Decomposition of Changes in Primary Abiotic Resources in the Netherlands, 1996-2022

2. An IDA model with DMC

Here we present a model for index decomposition analysis (IDA), which describes drivers behind changes in primary abiotic resources use.

Changes over time in resource consumption are supposed to be driven by: a) substitution of renewables by non-renewables, b) increased use of secondary materials (recycling), c) improved resource efficiency and d) economic growth. We measure resource use with Domestic Material Consumption. This is an international standard indicator, and equals domestic extraction plus imports minus exports.

More formally, in our IDA, the variable (primary abiotic resource consumption) is written as the product of the drivers underlying changes in this resources use:

\(Prim_{abiotic} \:=\:\frac{Prim\:abiotic}{Prim}\:\times\:\frac{Prim}{Total}\:\times\:\frac{Total}{GDP}\:\times\:GDP\)

of which:

Prim_abiotic: Primary abiotic resource consumption, including abiotic but excluding biotic and secondary materials. A Dutch policy target is to reduce the use of primary abiotic resources with 50 percent in 2030.

  • Prim: Primary resource consumption, including both biotic and abiotic materials.
  • Total: Total material consumption including secondary, biotic and abiotic materials
  • GDP: Gross Domestic Product of the Dutch economy.

Hence the drivers are:

  • Prim_abiotic / Prim: Substitution of abiotic resources by biotic materials (reflected by lowering the share of primary abiotic materials in total primary material use)
  • Prim / Total: Recycling of secondary materials (represented by lowering the share of primary materials in total material use)
  • Total / GDP : Resource efficiency (decreasing total material use per unit of value added)
  • GDP: Economic activity level.

This equation is converted into an additive (dynamic) equation for the change in resource consumption decomposed into the contributions of changes in the respective drivers:

\(\Delta\: Prim_{abiotic} \:=\Delta\:\frac{Prim\:abiotic}{Prim}\:+\:\Delta\frac{Prim}{Total}\:+\:\Delta\:\frac{Total}{GDP}\:+\:\Delta\:GDP\)

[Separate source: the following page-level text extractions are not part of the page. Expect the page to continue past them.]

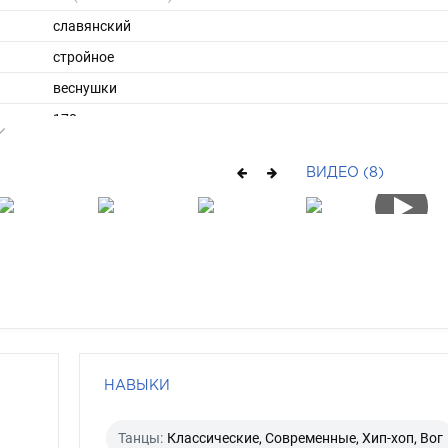
славянский
стройное
веснушки
170
47
ВИДЕО (8)
ы
42
38
длинные
русый
зелено-голубой
НАВЫКИ
Танцы:
Классические, Современные, Хип-хоп, Вог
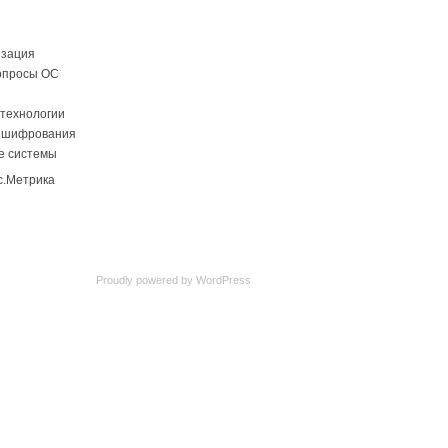
изация
опросы ОС
технологии
 шифрования
е системы
Proudly powered by
WordPress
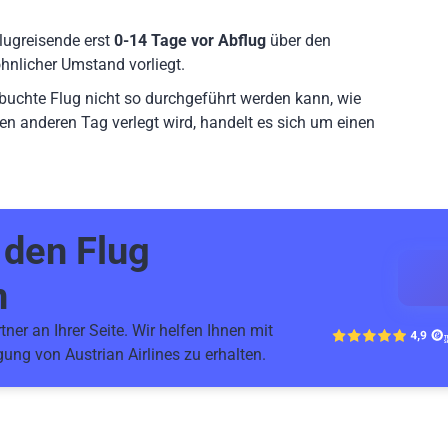
lugreisende erst
0-14 Tage vor Abflug
über den
hnlicher Umstand vorliegt.
ebuchte Flug nicht so durchgeführt werden kann, wie
en anderen Tag verlegt wird, handelt es sich um einen
r den
Flug
n
ner an Ihrer Seite. Wir helfen Ihnen mit
ung von Austrian Airlines zu erhalten.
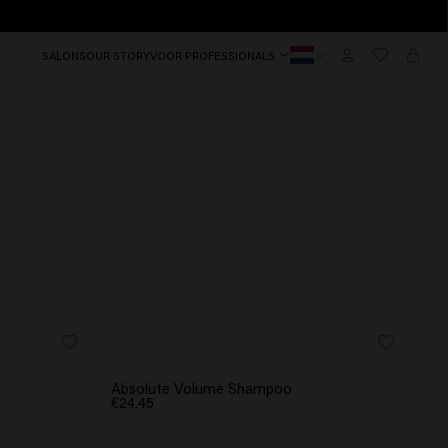
SALONS
OUR STORY
VOOR PROFESSIONALS
Absolute Volume Shampoo
€24.45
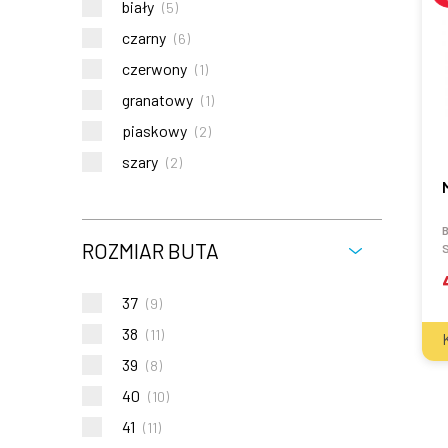
biały
(
5
)
czarny
(
6
)
czerwony
(
1
)
granatowy
(
1
)
piaskowy
(
2
)
szary
(
2
)
ROZMIAR BUTA
S
37
(
9
)
38
(
11
)
39
(
8
)
40
(
10
)
41
(
11
)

where ∆ indicates a change between two points in time. This may be a change between two subsequent years t-1 and t, but can also be a total change over a longer time period. In our application, we calculated annual changes of the resource use and drivers. In order to calculate the total change over a longer time period, we add up all annual changes in the period under consideration. The resulting figure is a change on balance, or net change.

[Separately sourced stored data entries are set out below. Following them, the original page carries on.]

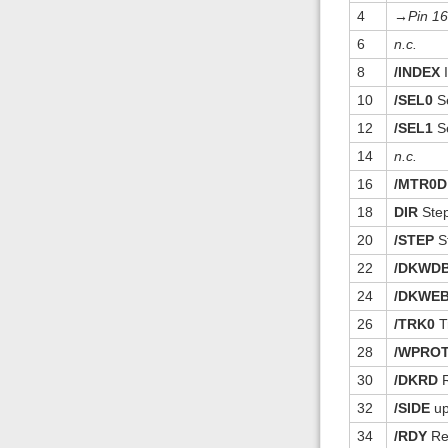
4
→Pin 16
6
n.c.
8
/INDEX
I
10
/SEL0
Se
12
/SEL1
Se
14
n.c.
16
/MTR0D
18
DIR
Step
20
/STEP
S
22
/DKWD
24
/DKWE
26
/TRK0
T
28
/WPRO
30
/DKRD
R
32
/SIDE
up
34
/RDY
Re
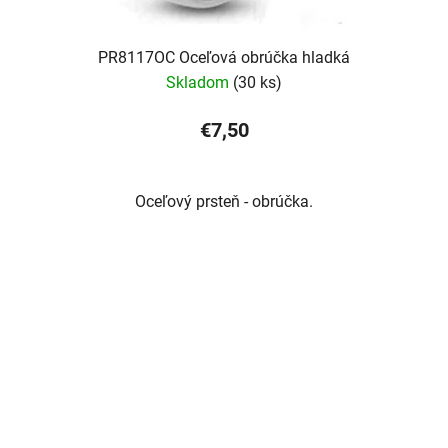
PR8117OC Oceľová obrúčka hladká
Skladom
(30 ks)
€7,50
Oceľový prsteň - obrúčka.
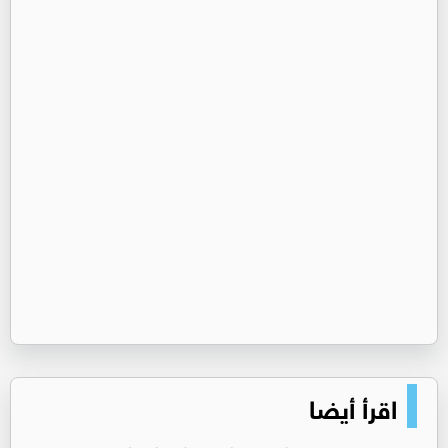
اقرأ أيضا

We expect that more substitution, more recycling and higher resource efficiency exert a downward pressure on primary abiotic resource consumption, whereas more economic activity has an upward impact on the resource consumption. Note that if we say that substitution, recycling and efficiency increase, the ratios which implicitly reflect them in the equation are decreasing. Note also that we quantify the contribution of the drivers, which does not equal the volume changes in the drivers themselves. For instance, if substitution increases, the ratio Prim_abiotic / Prim decreases by some amount, a change in the ratio itself. This has some downward impact, that is, the quantified contribution, on primary abiotic resource consumption. If all other drivers would not exist, the resource consumption would decrease by the amount of the contribution of this driver.

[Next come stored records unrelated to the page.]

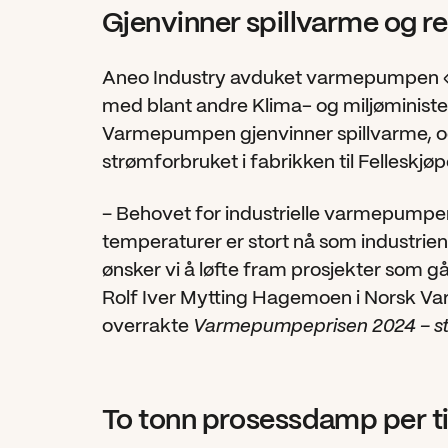
Gjenvinner spillvarme og r
Aneo Industry avduket varmepumpen «Fri
med blant andre Klima- og miljøminister 
Varmepumpen gjenvinner spillvarme, og v
strømforbruket i fabrikken til Felleskjø
– Behovet for industrielle varmepumper
temperaturer er stort nå som industrien s
ønsker vi å løfte fram prosjekter som går
Rolf Iver Mytting Hagemoen i Norsk V
overrakte 
Varmepumpeprisen 2024 – st
To tonn prosessdamp per t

One of the factors in the IDA, resource efficiency (Total / GDP), has a complex relationship with domestic primary abiotic resource use. This factor may comprise not only real improvements in efficiency but also other changes not specified explicitly. The indicator comprises a resource variable (numerator) and an economic variable (denominator). There might be changes in one or both variables independent of changes in the resource efficiency (i.e. the relationship between these two variables). For instance, a shift to a service economy or shift of goods production to abroad does not need to imply a improvement in resource efficiency in domestic production of goods. One should keep in mind that the label ‘resource efficiency’ might not cover the load.

Before turning to data and results of the IDA in the next sections, we emphasize that an IDA is not a causal model, but quantifies presumed interactions. Usually an IDA includes factors that are supposed to influence the dependent variable. Some factors have had a strong proven relationship with primary abiotic resource consumption, such as economic activity, while others exert a more complex influence, such as resource efficiency. Our aim is to look into correlations between the change in resource consumption and the change of the various factors. We do not state that these factors ‘cause’ or ‘drive’ the resource consumption exactly with their quantified contributions. Furthermore, there may be hidden mutual relationships between the factors themselves, creating indirect effects and loops. This may artificially resize the respective contributions of drivers in the decomposition.

Instead, we present the decomposition as an integrated macro-economic framework in which various factors play interacting roles in the change in resource use. It is not possible to trace back parts of changes in the resource use to exactly one factor. We pose that the IDA shows whether there are correlations, and that the quantified contributions cautiously indicate the extent of impact of the various factors. Our first aim is to show the relative contribution of the four factors. A second main contribution of our IDA is the longer time perspective, providing insight in structural changes over time. The results give an impression of developments in substitution, recycling, resource efficiency and economic growth, and their potential influence on materials use.